3 Tips for Freezing String Beans
Now you know how to freeze them, we’ve got our 3 top tips which we strongly recommend following when freezing string beans to have the best results:
- Keep Them Airtight – When you are freezing your string beans, you want to keep them as airtight as possible so squeeze out the air before you pop the freezer bag into the freezer.
- Consider Use – When cutting your beans, make sure you think about how you plan to use them. If you like to use them in smaller pieces for soups and stews, then cut them up this way before freezing. If you prefer to keep your string beans whole for stir fry and side dishes, then do this. It makes it much easier to deal with when you grab them out of the freezer, especially as you might be able to cook your string beans from frozen.
- The Fresher, The Better – If you plan on freezing beans, try to freeze them as soon as you pick them. The fresher they are, when you freeze, the fresher they will taste when you thaw them out and cook them.
How Long Can You Freeze String Beans?
String beans keep safely in the freezer for a fairly long time. Great news for ensuring you always have access to delicious green beans. You can freeze them for up to eight months before they need to be used.
You Can Freeze String Beans for up to 8 Months
How Do You Defrost String Beans?
When it comes to cooking your string beans, you might be able to cook them from frozen. Just pop them into your recipe and cook them as you normally would. This works for stir fry, soups, stews, or even steaming your strong beans for a side dish!
If you do need to defrost the beans, then the best way to do this is to pop them into a bowl and put them into the fridge to thaw them out slowly overnight. This can make the beans a little mushy, so you might prefer to use them right from frozen.
Can You Refreeze String Beans?
We would not recommend that you refreeze string beans. Unfortunately, they may become too degraded to be tasty, and it isn’t worth the risk to your food or your health.

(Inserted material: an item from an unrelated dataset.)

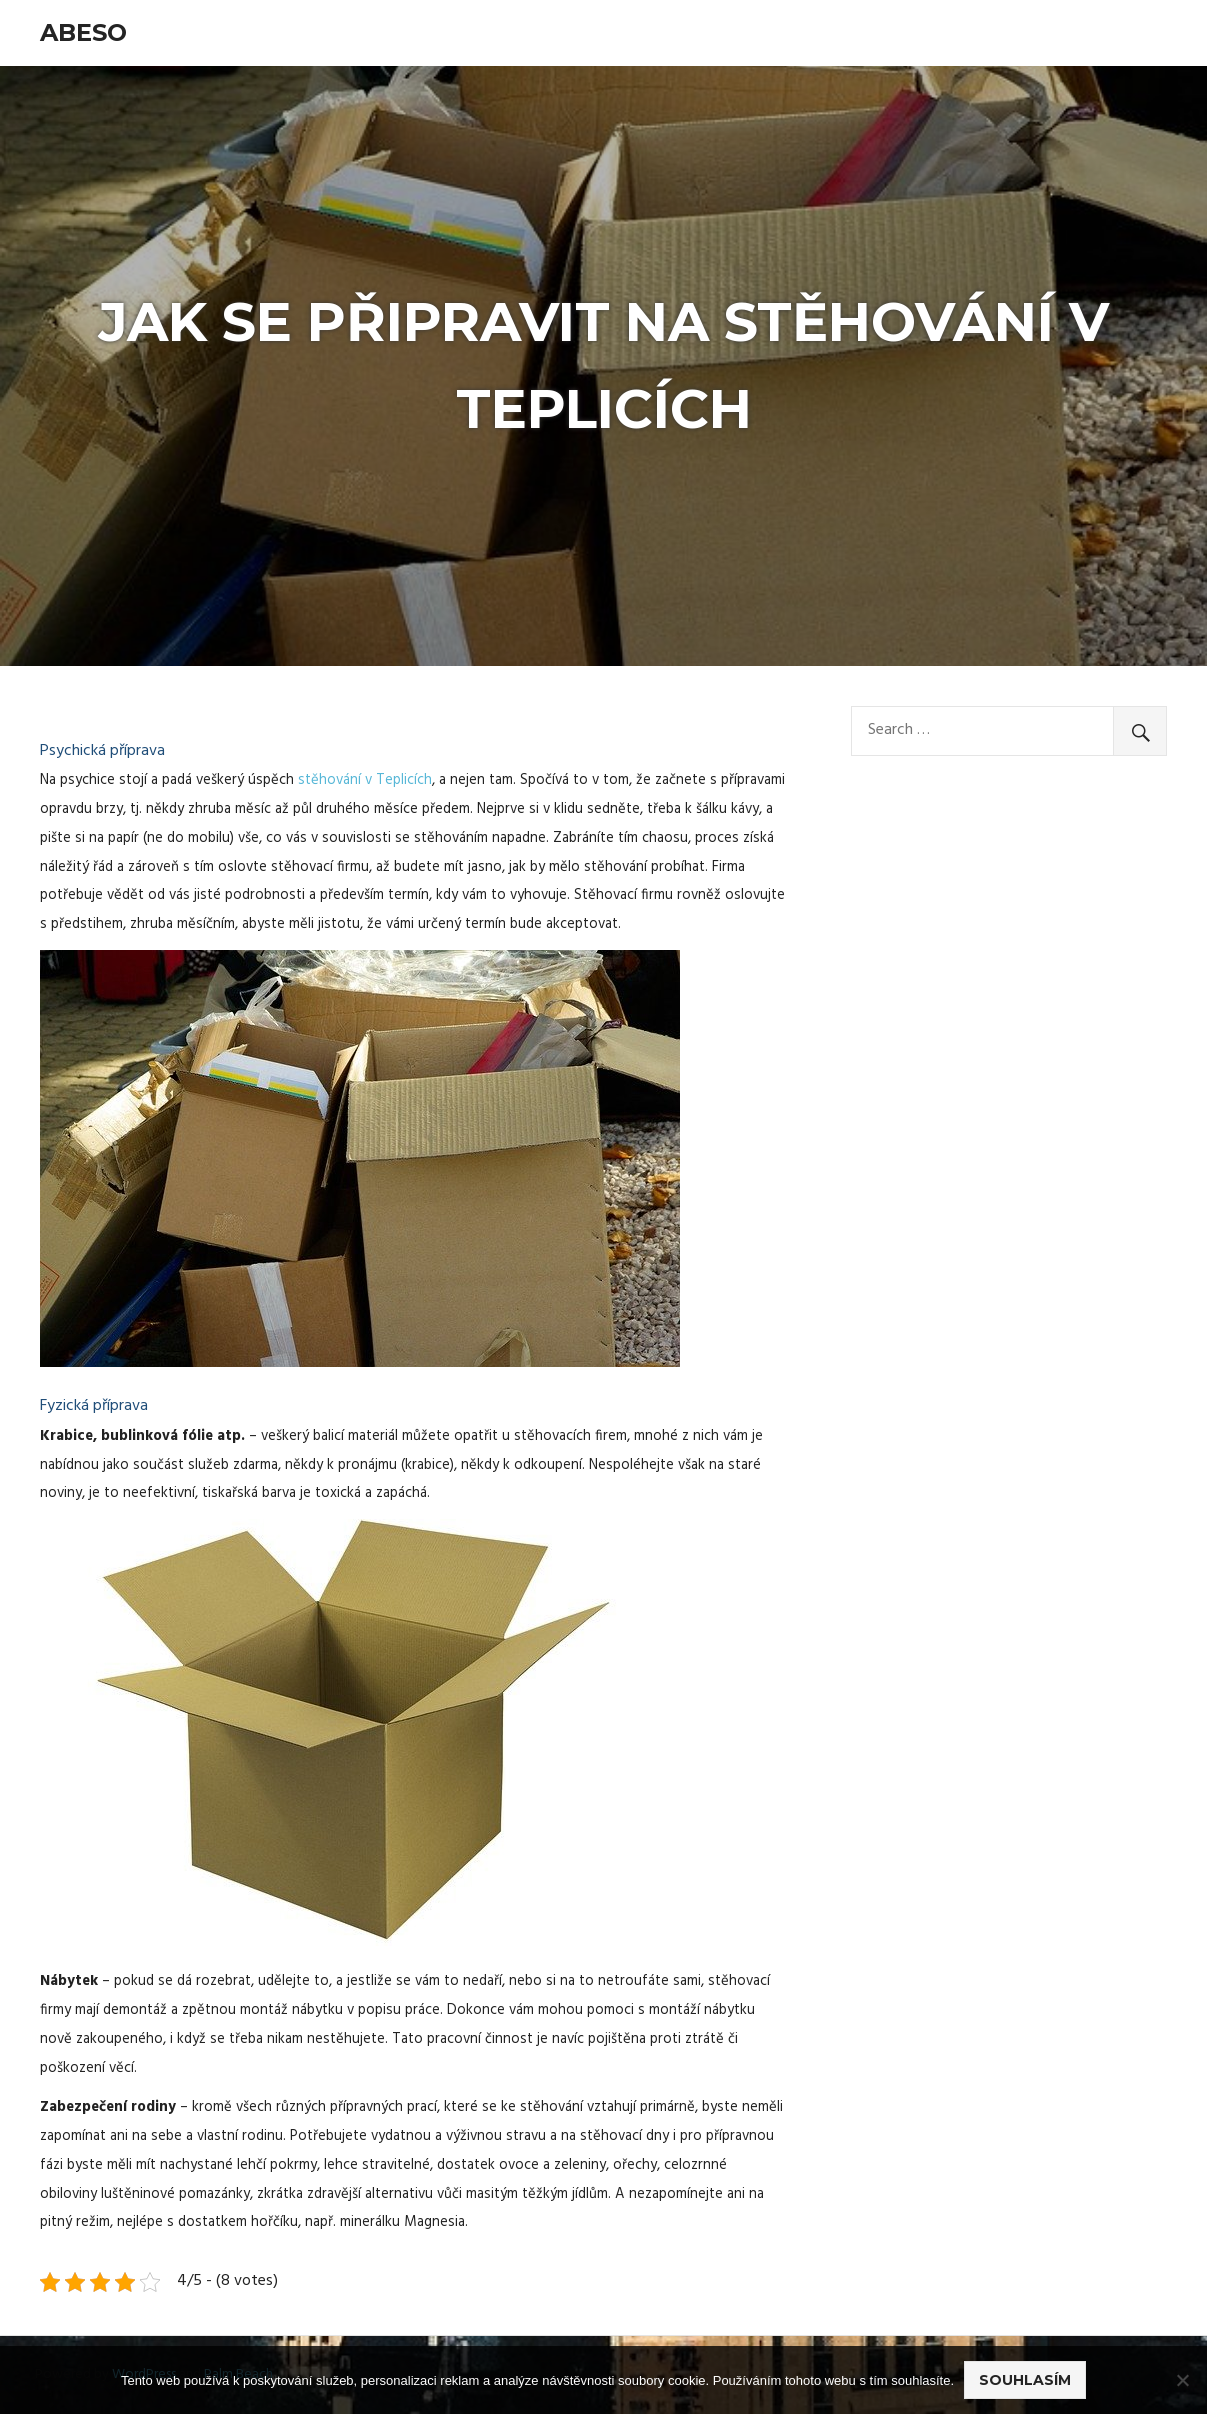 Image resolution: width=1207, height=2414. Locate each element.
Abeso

Do String Beans Freeze Well?
As long as you follow the method outlined in this article, then yes, string beans do freeze very well. If you notice any change at all, it will be minimal and is most likely to be a change in texture rather than taste. They are still delicious whether you eat them frozen or fresh.
If you’ve still got questions about freezing string beans or beans in general, then these may help:
Can You Freeze Runner Beans?
You can freeze runner beans. The process for freezing runner beans is the same as the method for freezing string beans. As always, it is vitally important to blanch runner beans before freezing to ensure they freeze well whilst retaining their texture and nutrients.
How Do You Freeze Green Beans?
In this article, you could simply replace the phrase string beans with green beans as all the same rules apply. Green beans can be frozen and, like string beans, must be blanched beforehand to ensure they retain their texture, colour and flavour.